* [ASSIGNMENT]: Return every entry below without altering a word.

* [EXTRACTED MATERIAL]:

======

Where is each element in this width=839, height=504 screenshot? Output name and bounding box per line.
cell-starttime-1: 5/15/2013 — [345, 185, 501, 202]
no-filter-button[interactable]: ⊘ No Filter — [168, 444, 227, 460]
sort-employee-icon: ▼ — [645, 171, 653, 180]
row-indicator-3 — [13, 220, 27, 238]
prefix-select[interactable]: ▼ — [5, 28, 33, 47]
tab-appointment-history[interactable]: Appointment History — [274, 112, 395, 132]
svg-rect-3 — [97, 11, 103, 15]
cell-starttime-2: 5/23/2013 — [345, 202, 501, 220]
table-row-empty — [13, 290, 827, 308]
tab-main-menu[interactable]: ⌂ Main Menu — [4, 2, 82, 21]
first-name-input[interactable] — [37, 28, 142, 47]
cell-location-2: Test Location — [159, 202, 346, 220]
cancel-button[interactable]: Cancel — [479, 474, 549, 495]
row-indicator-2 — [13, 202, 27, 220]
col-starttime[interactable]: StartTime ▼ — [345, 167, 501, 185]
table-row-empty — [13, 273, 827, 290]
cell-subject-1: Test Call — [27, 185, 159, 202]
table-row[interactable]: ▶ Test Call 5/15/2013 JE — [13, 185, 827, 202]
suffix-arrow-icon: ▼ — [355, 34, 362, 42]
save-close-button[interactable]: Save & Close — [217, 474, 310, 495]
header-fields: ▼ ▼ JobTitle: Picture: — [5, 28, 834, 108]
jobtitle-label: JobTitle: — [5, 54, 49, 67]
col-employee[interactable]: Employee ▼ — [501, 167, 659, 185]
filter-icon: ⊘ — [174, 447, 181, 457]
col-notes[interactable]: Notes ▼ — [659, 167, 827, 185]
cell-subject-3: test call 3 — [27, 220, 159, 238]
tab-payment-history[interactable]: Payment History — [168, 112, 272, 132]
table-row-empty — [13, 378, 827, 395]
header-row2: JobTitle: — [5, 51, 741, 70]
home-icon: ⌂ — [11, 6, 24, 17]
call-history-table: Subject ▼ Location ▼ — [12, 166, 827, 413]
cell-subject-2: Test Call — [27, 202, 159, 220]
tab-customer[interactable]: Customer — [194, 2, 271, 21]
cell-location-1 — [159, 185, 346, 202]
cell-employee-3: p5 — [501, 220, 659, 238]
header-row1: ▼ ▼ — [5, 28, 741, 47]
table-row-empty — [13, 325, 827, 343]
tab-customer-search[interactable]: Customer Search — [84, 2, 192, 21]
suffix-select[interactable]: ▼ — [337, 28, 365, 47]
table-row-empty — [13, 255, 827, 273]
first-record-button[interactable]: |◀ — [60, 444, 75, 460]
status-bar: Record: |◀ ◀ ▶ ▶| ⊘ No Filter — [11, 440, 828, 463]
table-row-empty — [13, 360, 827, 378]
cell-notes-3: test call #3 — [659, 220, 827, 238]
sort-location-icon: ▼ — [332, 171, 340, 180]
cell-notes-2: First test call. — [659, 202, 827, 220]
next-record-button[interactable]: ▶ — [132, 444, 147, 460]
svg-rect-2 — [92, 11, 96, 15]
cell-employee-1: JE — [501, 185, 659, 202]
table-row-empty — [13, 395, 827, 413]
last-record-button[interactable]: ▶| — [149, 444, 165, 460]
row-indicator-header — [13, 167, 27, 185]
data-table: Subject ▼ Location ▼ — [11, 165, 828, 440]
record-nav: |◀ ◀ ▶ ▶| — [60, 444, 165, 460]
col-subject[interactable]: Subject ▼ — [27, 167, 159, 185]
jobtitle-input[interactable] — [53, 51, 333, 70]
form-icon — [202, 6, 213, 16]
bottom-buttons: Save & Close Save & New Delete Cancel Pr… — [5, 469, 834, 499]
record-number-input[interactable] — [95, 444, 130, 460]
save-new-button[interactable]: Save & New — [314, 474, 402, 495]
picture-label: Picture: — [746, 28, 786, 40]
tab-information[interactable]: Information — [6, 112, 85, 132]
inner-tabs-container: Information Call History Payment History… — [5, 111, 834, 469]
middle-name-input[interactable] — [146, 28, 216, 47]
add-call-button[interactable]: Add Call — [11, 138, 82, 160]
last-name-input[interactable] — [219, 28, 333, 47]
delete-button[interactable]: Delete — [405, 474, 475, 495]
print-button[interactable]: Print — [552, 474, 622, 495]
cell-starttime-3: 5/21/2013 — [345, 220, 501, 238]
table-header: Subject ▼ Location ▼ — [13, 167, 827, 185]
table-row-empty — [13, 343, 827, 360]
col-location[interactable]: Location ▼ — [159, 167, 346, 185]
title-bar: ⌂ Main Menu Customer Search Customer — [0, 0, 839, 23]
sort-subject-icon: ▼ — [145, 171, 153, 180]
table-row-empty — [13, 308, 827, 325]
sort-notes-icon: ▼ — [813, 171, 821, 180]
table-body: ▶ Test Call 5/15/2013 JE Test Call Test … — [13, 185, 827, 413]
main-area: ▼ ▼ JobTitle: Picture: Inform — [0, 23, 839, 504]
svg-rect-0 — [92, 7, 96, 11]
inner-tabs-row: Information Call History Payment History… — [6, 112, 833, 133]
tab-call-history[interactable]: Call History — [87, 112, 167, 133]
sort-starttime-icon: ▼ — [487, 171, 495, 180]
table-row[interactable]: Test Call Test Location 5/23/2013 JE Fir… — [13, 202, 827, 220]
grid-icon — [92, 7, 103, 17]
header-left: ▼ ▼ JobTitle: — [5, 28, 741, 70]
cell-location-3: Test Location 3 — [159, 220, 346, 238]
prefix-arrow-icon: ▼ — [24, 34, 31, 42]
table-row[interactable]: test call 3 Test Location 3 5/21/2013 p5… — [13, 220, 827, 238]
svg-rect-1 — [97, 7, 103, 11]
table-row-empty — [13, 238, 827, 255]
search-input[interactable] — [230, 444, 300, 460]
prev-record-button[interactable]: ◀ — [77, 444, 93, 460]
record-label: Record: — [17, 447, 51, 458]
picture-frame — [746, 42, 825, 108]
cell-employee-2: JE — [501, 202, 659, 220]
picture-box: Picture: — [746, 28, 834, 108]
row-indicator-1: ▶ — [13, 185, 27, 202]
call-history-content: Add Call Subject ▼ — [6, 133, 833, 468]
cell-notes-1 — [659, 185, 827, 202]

======

* [RESPONSE TO THIS EXERCISE]:
Where is each element in this width=839, height=504 screenshot? Output name and bounding box per line.
cell-starttime-1: 5/15/2013 — [345, 185, 501, 202]
no-filter-button[interactable]: ⊘ No Filter — [168, 444, 227, 460]
sort-employee-icon: ▼ — [645, 171, 653, 180]
row-indicator-3 — [13, 220, 27, 238]
prefix-select[interactable]: ▼ — [5, 28, 33, 47]
tab-appointment-history[interactable]: Appointment History — [274, 112, 395, 132]
svg-rect-3 — [97, 11, 103, 15]
cell-starttime-2: 5/23/2013 — [345, 202, 501, 220]
table-row-empty — [13, 290, 827, 308]
tab-main-menu[interactable]: ⌂ Main Menu — [4, 2, 82, 21]
first-name-input[interactable] — [37, 28, 142, 47]
cell-location-2: Test Location — [159, 202, 346, 220]
cancel-button[interactable]: Cancel — [479, 474, 549, 495]
row-indicator-2 — [13, 202, 27, 220]
col-starttime[interactable]: StartTime ▼ — [345, 167, 501, 185]
table-row-empty — [13, 273, 827, 290]
cell-subject-1: Test Call — [27, 185, 159, 202]
table-row[interactable]: ▶ Test Call 5/15/2013 JE — [13, 185, 827, 202]
suffix-arrow-icon: ▼ — [355, 34, 362, 42]
save-close-button[interactable]: Save & Close — [217, 474, 310, 495]
header-fields: ▼ ▼ JobTitle: Picture: — [5, 28, 834, 108]
jobtitle-label: JobTitle: — [5, 54, 49, 67]
col-employee[interactable]: Employee ▼ — [501, 167, 659, 185]
filter-icon: ⊘ — [174, 447, 181, 457]
col-notes[interactable]: Notes ▼ — [659, 167, 827, 185]
cell-subject-3: test call 3 — [27, 220, 159, 238]
tab-payment-history[interactable]: Payment History — [168, 112, 272, 132]
table-row-empty — [13, 378, 827, 395]
header-row2: JobTitle: — [5, 51, 741, 70]
home-icon: ⌂ — [11, 6, 24, 17]
call-history-table: Subject ▼ Location ▼ — [12, 166, 827, 413]
cell-subject-2: Test Call — [27, 202, 159, 220]
tab-customer[interactable]: Customer — [194, 2, 271, 21]
cell-location-1 — [159, 185, 346, 202]
cell-employee-3: p5 — [501, 220, 659, 238]
header-row1: ▼ ▼ — [5, 28, 741, 47]
table-row-empty — [13, 325, 827, 343]
tab-customer-search[interactable]: Customer Search — [84, 2, 192, 21]
suffix-select[interactable]: ▼ — [337, 28, 365, 47]
table-row-empty — [13, 255, 827, 273]
first-record-button[interactable]: |◀ — [60, 444, 75, 460]
status-bar: Record: |◀ ◀ ▶ ▶| ⊘ No Filter — [11, 440, 828, 463]
table-row-empty — [13, 360, 827, 378]
cell-notes-3: test call #3 — [659, 220, 827, 238]
sort-location-icon: ▼ — [332, 171, 340, 180]
cell-notes-2: First test call. — [659, 202, 827, 220]
next-record-button[interactable]: ▶ — [132, 444, 147, 460]
svg-rect-2 — [92, 11, 96, 15]
cell-employee-1: JE — [501, 185, 659, 202]
table-row-empty — [13, 395, 827, 413]
last-record-button[interactable]: ▶| — [149, 444, 165, 460]
row-indicator-header — [13, 167, 27, 185]
data-table: Subject ▼ Location ▼ — [11, 165, 828, 440]
record-nav: |◀ ◀ ▶ ▶| — [60, 444, 165, 460]
col-subject[interactable]: Subject ▼ — [27, 167, 159, 185]
jobtitle-input[interactable] — [53, 51, 333, 70]
form-icon — [202, 6, 213, 16]
bottom-buttons: Save & Close Save & New Delete Cancel Pr… — [5, 469, 834, 499]
record-number-input[interactable] — [95, 444, 130, 460]
save-new-button[interactable]: Save & New — [314, 474, 402, 495]
picture-label: Picture: — [746, 28, 786, 40]
tab-information[interactable]: Information — [6, 112, 85, 132]
inner-tabs-container: Information Call History Payment History… — [5, 111, 834, 469]
middle-name-input[interactable] — [146, 28, 216, 47]
add-call-button[interactable]: Add Call — [11, 138, 82, 160]
last-name-input[interactable] — [219, 28, 333, 47]
delete-button[interactable]: Delete — [405, 474, 475, 495]
print-button[interactable]: Print — [552, 474, 622, 495]
cell-starttime-3: 5/21/2013 — [345, 220, 501, 238]
table-header: Subject ▼ Location ▼ — [13, 167, 827, 185]
table-row-empty — [13, 343, 827, 360]
col-location[interactable]: Location ▼ — [159, 167, 346, 185]
title-bar: ⌂ Main Menu Customer Search Customer — [0, 0, 839, 23]
sort-subject-icon: ▼ — [145, 171, 153, 180]
table-row-empty — [13, 308, 827, 325]
sort-notes-icon: ▼ — [813, 171, 821, 180]
table-body: ▶ Test Call 5/15/2013 JE Test Call Test … — [13, 185, 827, 413]
main-area: ▼ ▼ JobTitle: Picture: Inform — [0, 23, 839, 504]
svg-rect-0 — [92, 7, 96, 11]
inner-tabs-row: Information Call History Payment History… — [6, 112, 833, 133]
tab-call-history[interactable]: Call History — [87, 112, 167, 133]
sort-starttime-icon: ▼ — [487, 171, 495, 180]
table-row[interactable]: Test Call Test Location 5/23/2013 JE Fir… — [13, 202, 827, 220]
grid-icon — [92, 7, 103, 17]
header-left: ▼ ▼ JobTitle: — [5, 28, 741, 70]
cell-location-3: Test Location 3 — [159, 220, 346, 238]
prefix-arrow-icon: ▼ — [24, 34, 31, 42]
table-row[interactable]: test call 3 Test Location 3 5/21/2013 p5… — [13, 220, 827, 238]
svg-rect-1 — [97, 7, 103, 11]
table-row-empty — [13, 238, 827, 255]
search-input[interactable] — [230, 444, 300, 460]
prev-record-button[interactable]: ◀ — [77, 444, 93, 460]
record-label: Record: — [17, 447, 51, 458]
picture-frame — [746, 42, 825, 108]
cell-employee-2: JE — [501, 202, 659, 220]
picture-box: Picture: — [746, 28, 834, 108]
row-indicator-1: ▶ — [13, 185, 27, 202]
call-history-content: Add Call Subject ▼ — [6, 133, 833, 468]
cell-notes-1 — [659, 185, 827, 202]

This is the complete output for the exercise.